## [Data excerpts]

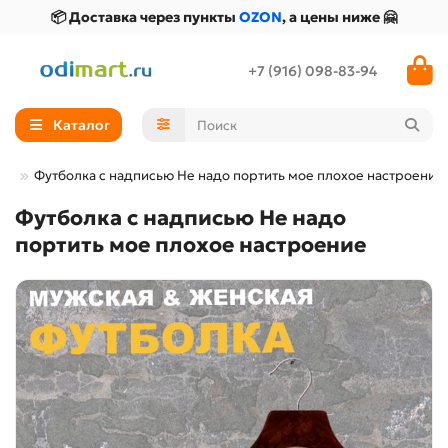
📦 Доставка через пункты
OZON
, а цены ниже 🤗
+7 (916) 098-83-94
Каталог
Футболка с надписью Не надо портить мое плохое настроение
Футболка с надписью Не надо
портить мое плохое настроение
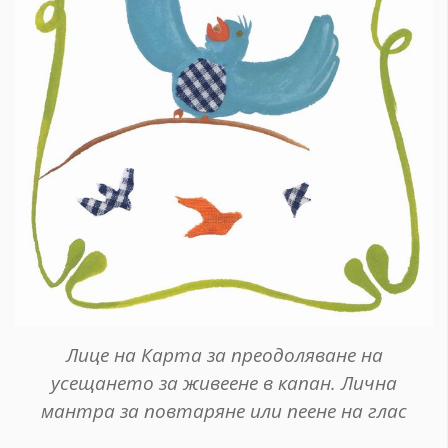
Лице на Карта за преодоляване на
усещането за живеене в капан. Лична
мантра за повтаряне или пеене на глас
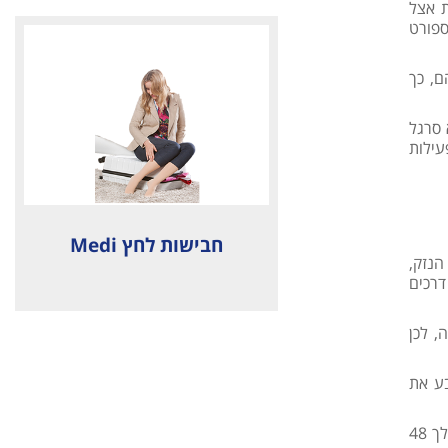
ת אצל
ספורט
שלהם, כך
 סרגל
עילות
חבישות לחץ Medi
הנזק,
דרכים
, לכן
בע את
על המקום הנפוח ו/או הכואב מיד לאחר הפציעה והמשיכו עם קומפרסים קרים, זה מוריד את הנפיחות ומקהה את הכאבים. במהלך 48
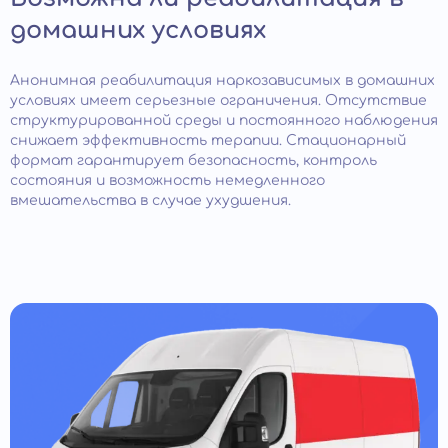
домашних условиях
Анонимная реабилитация наркозависимых в домашних
условиях имеет серьезные ограничения. Отсутствие
структурированной среды и постоянного наблюдения
снижает эффективность терапии. Стационарный
формат гарантирует безопасность, контроль
состояния и возможность немедленного
вмешательства в случае ухудшения.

## [Instructions for the task]
If an entry holds an image, omit that image and print the remainder exactly as it stands.

## [Task answer]
📦 Доставка через пункты
OZON
, а цены ниже 🤗
+7 (916) 098-83-94
Каталог
Футболка с надписью Не надо портить мое плохое настроение
Футболка с надписью Не надо
портить мое плохое настроение
Лице на Карта за преодоляване на
усещането за живеене в капан. Лична
мантра за повтаряне или пеене на глас
ת אצל
ספורט
שלהם, כך
 סרגל
עילות
חבישות לחץ Medi
הנזק,
דרכים
, לכן
בע את
על המקום הנפוח ו/או הכואב מיד לאחר הפציעה והמשיכו עם קומפרסים קרים, זה מוריד את הנפיחות ומקהה את הכאבים. במהלך 48
домашних условиях
Анонимная реабилитация наркозависимых в домашних
условиях имеет серьезные ограничения. Отсутствие
структурированной среды и постоянного наблюдения
снижает эффективность терапии. Стационарный
формат гарантирует безопасность, контроль
состояния и возможность немедленного
вмешательства в случае ухудшения.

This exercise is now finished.